Former Cambridge Analytica employee Chris Wylie exposed the breach. He claimed that the adverts targeted people who were more vulnerable to disinformation and prone to conspiratorial thinking. He attributes the narrow victory of the Leave campaign to this strategy. 

Researchers have discussed the “hateful and divisive” themes of the Leave campaign, and how they were amplified by “social media echo chambers and filter bubbles”. As political campaigns move increasingly online, instead of opening up avenues for debate, there is a risk of creating increasingly polarised political spheres. 

Ofcom research in 2023 shows that most people in the UK receive the majority of their news via TV, online sources, and social media. Research suggests that the UK public has changed the way that they consume news, only scanning headlines and watching increasingly shorter clips. This could alter the types of stories that politicians put out to gain the attention of the public in the lead-up to elections.  

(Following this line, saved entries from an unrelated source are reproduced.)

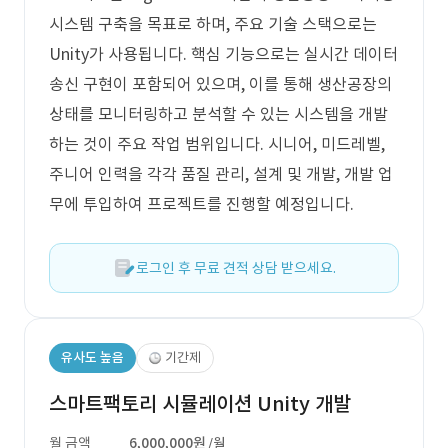
시스템 구축을 목표로 하며, 주요 기술 스택으로는
Unity가 사용됩니다. 핵심 기능으로는 실시간 데이터
송신 구현이 포함되어 있으며, 이를 통해 생산공장의
상태를 모니터링하고 분석할 수 있는 시스템을 개발
하는 것이 주요 작업 범위입니다. 시니어, 미드레벨,
주니어 인력을 각각 품질 관리, 설계 및 개발, 개발 업
무에 투입하여 프로젝트를 진행할 예정입니다.
로그인 후 무료 견적 상담 받으세요.
유사도 높음
기간제
스마트팩토리 시뮬레이션 Unity 개발
월 금액
6,000,000원
/월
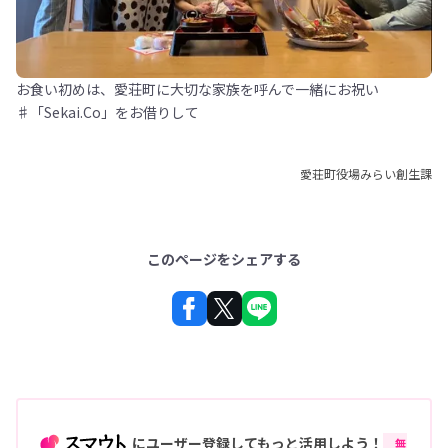
お食い初めは、愛荘町に大切な家族を呼んで一緒にお祝い
♯「Sekai.Co」をお借りして
愛荘町役場みらい創生課
このページをシェアする
にユーザー登録してもっと活用しよう！
無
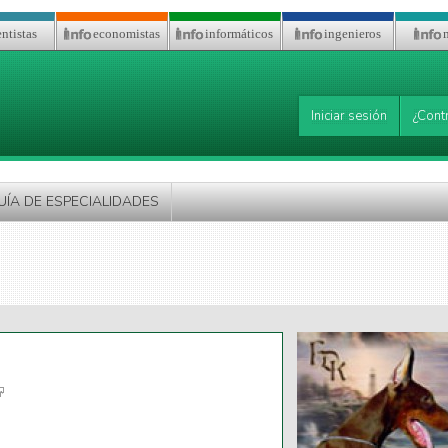
ntistas
economistas
informáticos
ingenieros
Iniciar sesión
¿Cont
UÍA DE ESPECIALIDADES
link is
xternal)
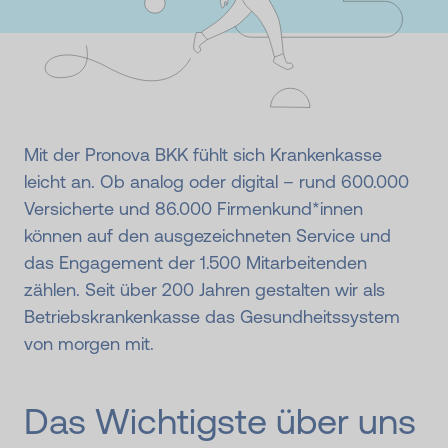
Mit der Pronova BKK fühlt sich Krankenkasse
leicht an. Ob analog oder digital – rund 600.000
Versicherte und 86.000 Firmenkund*innen
können auf den ausgezeichneten Service und
das Engagement der 1.500 Mitarbeitenden
zählen. Seit über 200 Jahren gestalten wir als
Betriebskrankenkasse das Gesundheitssystem
von morgen mit.
Das Wichtigste über uns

Current Conservative Party leader, and Prime Minister, Rishi Sunak (centre) walks alongside current Labour Party leader Keir Starmer (third from the left). The two will go head-to-head in this year’s election. (Image Credit: Jessica Taylor | Wikimedia Commons | CC BY 2.0 DEED)

During the recent Conservative Party conference in early October 2023, Prime Minister Rishi Sunak’s comments about transgender people received significant media attention. The emphasis that the party gave to the issue, a matter of ‘common sense’, suggests that in the run-up to the next election, similar topics could be used in pursuit of electoral gains. These topics can stoke “divisive, US-style “culture wars” in the UK.  

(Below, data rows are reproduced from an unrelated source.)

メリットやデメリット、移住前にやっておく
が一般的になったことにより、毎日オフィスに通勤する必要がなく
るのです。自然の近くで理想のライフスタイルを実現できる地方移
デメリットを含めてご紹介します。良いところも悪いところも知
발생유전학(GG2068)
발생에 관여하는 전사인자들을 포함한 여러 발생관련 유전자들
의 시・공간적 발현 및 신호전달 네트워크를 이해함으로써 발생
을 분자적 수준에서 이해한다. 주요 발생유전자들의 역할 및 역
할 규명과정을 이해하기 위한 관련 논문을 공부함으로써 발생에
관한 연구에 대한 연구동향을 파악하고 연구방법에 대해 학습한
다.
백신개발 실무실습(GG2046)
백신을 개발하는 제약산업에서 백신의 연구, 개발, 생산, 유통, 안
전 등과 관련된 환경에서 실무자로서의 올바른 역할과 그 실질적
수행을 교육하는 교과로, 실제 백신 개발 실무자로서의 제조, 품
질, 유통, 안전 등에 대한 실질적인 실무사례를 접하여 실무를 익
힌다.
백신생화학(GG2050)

However, the lasting influence of the national newspapers shouldn’t be underestimated. Fewer people who voted to leave the EU obtained their news online. In 2016, the readership figures of pro-Brexit newspapers were four times higher than the readership of pro-Remain newspapers. Boris Johnson’s administration maintained a close relationship with the press and current Labour leader Keir Starmer has been reported as having ‘by no means rare’ contact with Murdoch. With many papers embracing their online presence, politicians may be understanding that the influence of these papers will likely persist. 

The UK will have a general election in 2024. This will be the first Prime Minister that the general public has elected in three Prime Ministers. This will be the first election without Rupert Murdoch as head of an influential newspaper group since the 1970s. This will be the election where online campaigning will count more than it ever has before. 

Commentators question how election campaign teams will navigate the new media landscape, one that is “structurally geared towards sensationalism and conflict”. The Brexit campaign was won with just a couple of central policies: immigration and NHS funding.

While parties are choosing their central policies for the upcoming election, they have much to consider: echo chambers, polarisation, and social media algorithms. But hopefully, adhering to the desires of powerful media executives will be considerably less important this time.